Source material>
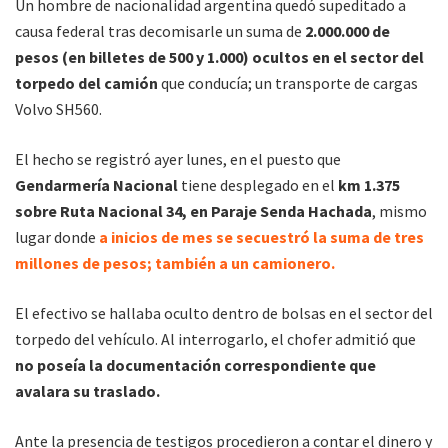
Un hombre de nacionalidad argentina quedó supeditado a
causa federal tras decomisarle un suma de
2.000.000 de
pesos (en billetes de 500 y 1.000) ocultos en el sector del
torpedo del camión
que conducía; un transporte de cargas
Volvo SH560.
El hecho se registró ayer lunes, en el puesto que
Gendarmería Nacional
tiene desplegado en el
km 1.375
sobre Ruta Nacional 34, en Paraje Senda Hachada
, mismo
lugar donde
a inicios de mes se secuestró la suma de tres
millones de pesos; también a un camionero.
El efectivo se hallaba oculto dentro de bolsas en el sector del
torpedo del vehículo. Al interrogarlo, el chofer admitió que
no poseía la documentación correspondiente que
avalara su traslado.
Ante la presencia de testigos procedieron a contar el dinero y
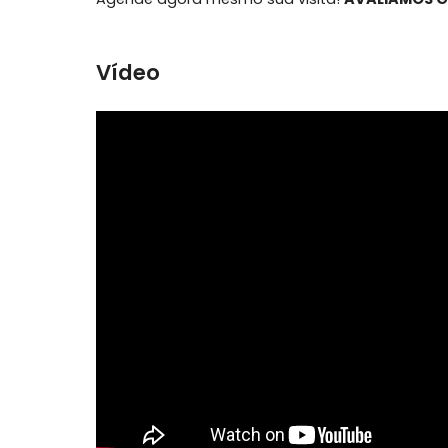
3 quartos confortáveios sendo 2 suites 
3 vagas de garagem na escritura,
sol da manhã.
Agende agora mesmo sua visita!
AVALIA
Vídeo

Task brief>
The response should consist of the entries above, given again exactly and free of pictures.

Task answer>
Un hombre de nacionalidad argentina quedó supeditado a
causa federal tras decomisarle un suma de
2.000.000 de
pesos (en billetes de 500 y 1.000) ocultos en el sector del
torpedo del camión
que conducía; un transporte de cargas
Volvo SH560.
El hecho se registró ayer lunes, en el puesto que
Gendarmería Nacional
tiene desplegado en el
km 1.375
sobre Ruta Nacional 34, en Paraje Senda Hachada
, mismo
lugar donde
a inicios de mes se secuestró la suma de tres
millones de pesos; también a un camionero.
El efectivo se hallaba oculto dentro de bolsas en el sector del
torpedo del vehículo. Al interrogarlo, el chofer admitió que
no poseía la documentación correspondiente que
avalara su traslado.
Ante la presencia de testigos procedieron a contar el dinero y
3 quartos confortáveios sendo 2 suites 
3 vagas de garagem na escritura,
sol da manhã.
Agende agora mesmo sua visita!
AVALIA
Vídeo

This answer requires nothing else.